# A portrait of ? Recognize this member's horse?



## netty83 (Sep 21, 2010)

i don't recognise it but (nothing to do with picture) wow that's fantastic you have a very special talent


----------



## heartprints62 (Feb 27, 2010)

I don't know the horse, but you are an AMAZING artist! Could I commission you to paint my horses??


----------



## tinyliny (Oct 31, 2009)

heartprints62 said:


> I don't know the horse, but you are an AMAZING artist! Could I commission you to paint my horses??


 
It would be my honor! Just PM me for details.

Netty; Thankyou for the kind words!!


----------



## Plains Drifter (Aug 4, 2009)

Is it Sage?


----------



## apachewhitesox (Dec 9, 2010)

I second that is it Sage?


----------



## ilovemyPhillip (Apr 4, 2009)

Sage!!


----------



## tinyliny (Oct 31, 2009)

You're right!!!!! It's the wonderful, exquisitely beautiful Sage!!!

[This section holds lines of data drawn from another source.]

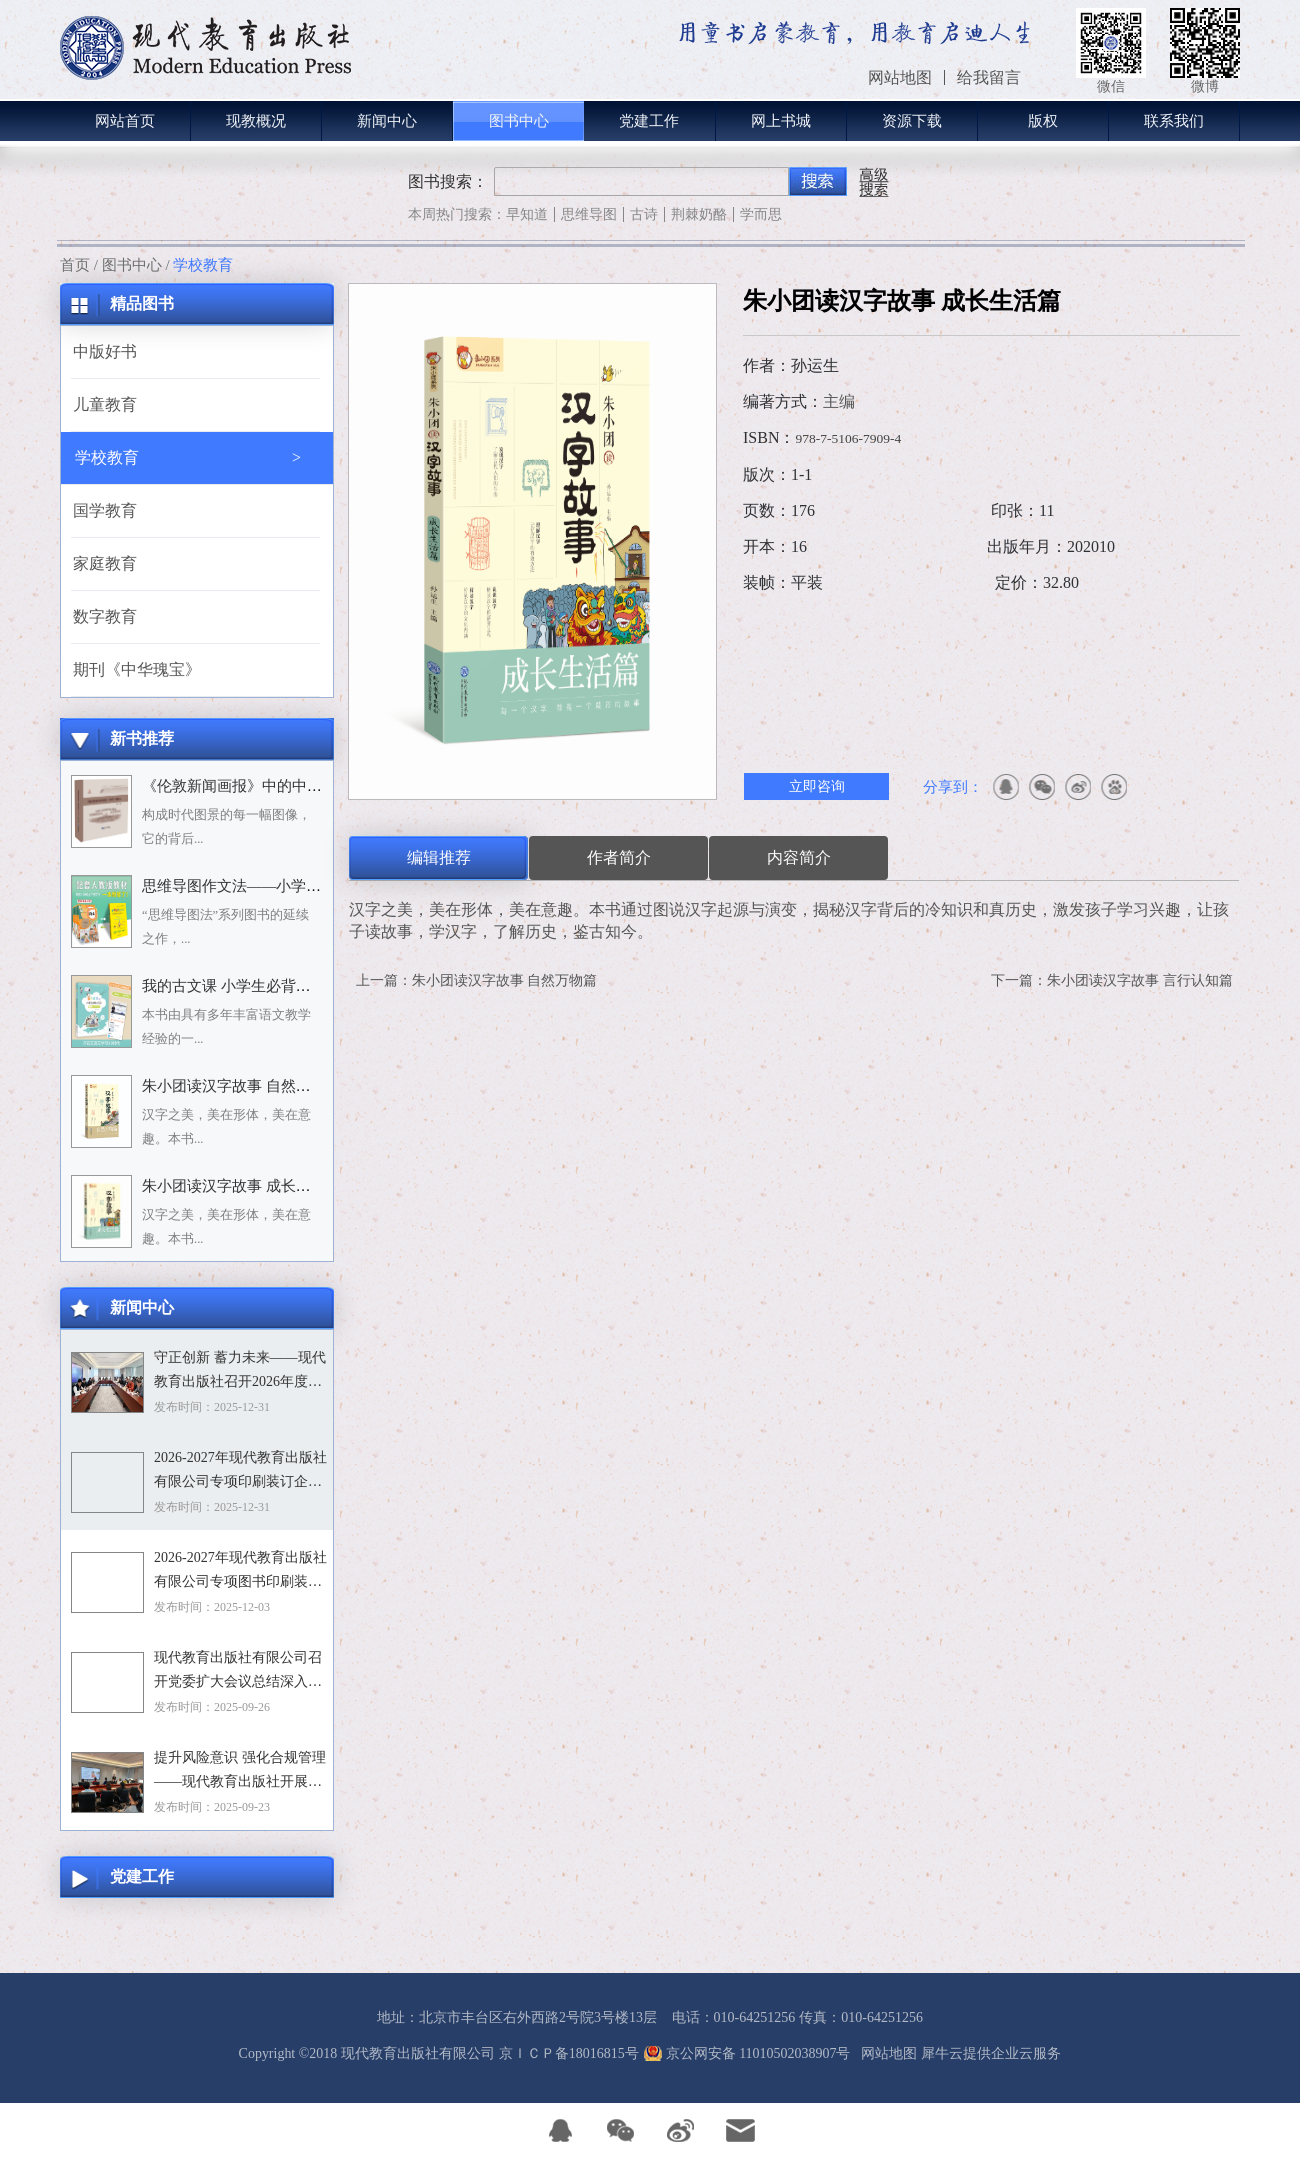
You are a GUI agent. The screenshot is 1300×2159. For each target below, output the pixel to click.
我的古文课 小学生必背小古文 (241, 986)
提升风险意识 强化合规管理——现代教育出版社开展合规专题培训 (240, 1772)
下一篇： (1112, 980)
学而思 (761, 214)
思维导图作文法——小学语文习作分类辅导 (284, 886)
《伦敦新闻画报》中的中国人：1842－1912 (284, 786)
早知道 (527, 214)
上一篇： (477, 980)
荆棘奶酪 (699, 214)
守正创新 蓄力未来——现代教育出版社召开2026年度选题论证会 (240, 1372)
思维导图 (589, 214)
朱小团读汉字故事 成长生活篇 (241, 1186)
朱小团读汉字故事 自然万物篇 (241, 1086)
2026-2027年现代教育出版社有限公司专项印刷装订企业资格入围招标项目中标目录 (240, 1472)
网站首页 (125, 121)
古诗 (644, 214)
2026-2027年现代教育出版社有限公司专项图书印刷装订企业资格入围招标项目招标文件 (240, 1572)
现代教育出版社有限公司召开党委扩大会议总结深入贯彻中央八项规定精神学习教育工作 (238, 1672)
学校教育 (203, 265)
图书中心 (132, 265)
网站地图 (885, 2053)
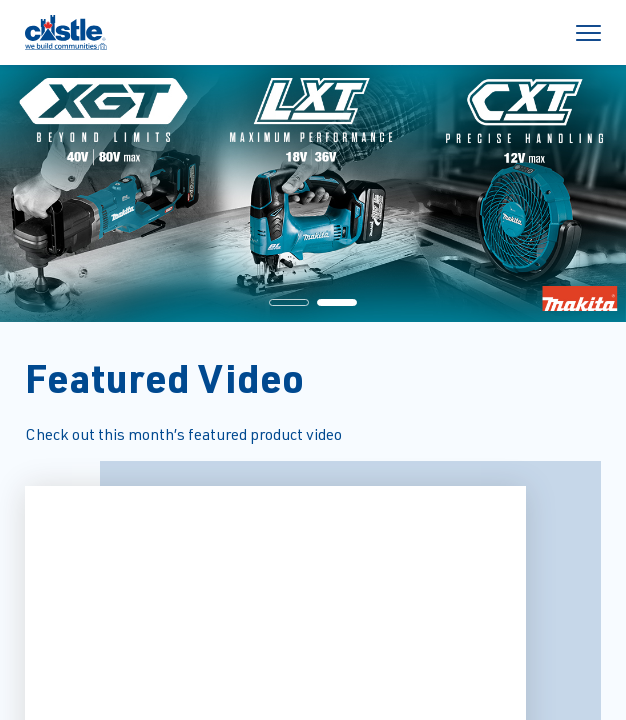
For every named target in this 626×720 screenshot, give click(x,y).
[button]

I am so tickled that you recognized her.

















I think I made her a bit too dark, though. However, some of that is the photo of the painting, just using light coming in through the sliding glass door. It's a little lighter in reality.


----------



## HorsePoor_n_BigSky (Dec 19, 2006)

I'm flattered! Thank-you! You did an outstanding job! I will have to contact you about having a portaite painting done too. 

Thank-you again. I'm still quite shocked someone would paint her. She's my baby and I'm extremely bias of her. lol


----------



## Allison Finch (Oct 21, 2009)

Nicely done!!


----------



## Poseidon (Oct 1, 2010)

What a beautiful picture of Sage. I feel a little bit like a stalker that I recognized her immediately though. Definitely creep all of the picture threads of her when they're posted. Haha.


----------



## tinyliny (Oct 31, 2009)

Poseidon said:


> What a beautiful picture of Sage. I feel a little bit like a stalker that I recognized her immediately though. Definitely creep all of the picture threads of her when they're posted. Haha.


 
Me too. Her owner wonders why we think she's special. Duh!


----------



## Poseidon (Oct 1, 2010)

It makes me wish Abby wasn't the most unphotogenic horse I've ever met.. I hate posting pictures most of the time because she looks like a TB gelding in a picture instead of a Paint/QH mare.. le sigh. One day I will have a photogenic horse to flood the HF with!


----------



## flytobecat (Mar 28, 2010)

Very nice. Please do more.


----------



## haleylvsshammy (Jun 29, 2010)

so pretty! I love it! You're such an amazing artist.


----------



## tinyliny (Oct 31, 2009)

Thank you Haley. YOu made my day!


----------



## wildmustango (Jul 7, 2011)

that`s a nice grulla horse and good job with the portrait!


----------



## The Copper Kid (Oct 4, 2011)

I know this post is from a few months back but would you still be interested if I comissioned you to paint my horse? I just love the look and feel that watercolors protray.


----------